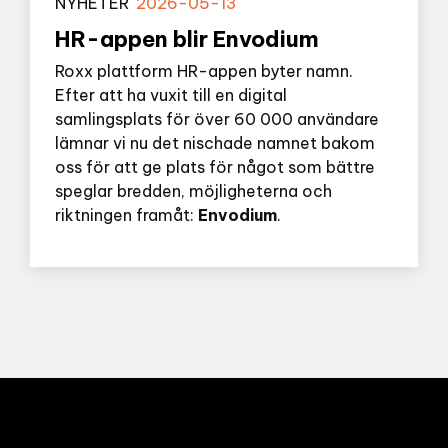
NYHETER
2026-05-13
HR-appen blir Envodium
Roxx plattform HR-appen byter namn.
Efter att ha vuxit till en digital
samlingsplats för över 60 000 användare
lämnar vi nu det nischade namnet bakom
oss för att ge plats för något som bättre
speglar bredden, möjligheterna och
riktningen framåt:
Envodium
.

——

§ About this exercise: Beginning with the line that contains "Efter att ha vuxit till en digital", return every line to the end of the listing, unchanged, and nothing else.

§ Answer area:
Efter att ha vuxit till en digital
samlingsplats för över 60 000 användare
lämnar vi nu det nischade namnet bakom
oss för att ge plats för något som bättre
speglar bredden, möjligheterna och
riktningen framåt:
Envodium
.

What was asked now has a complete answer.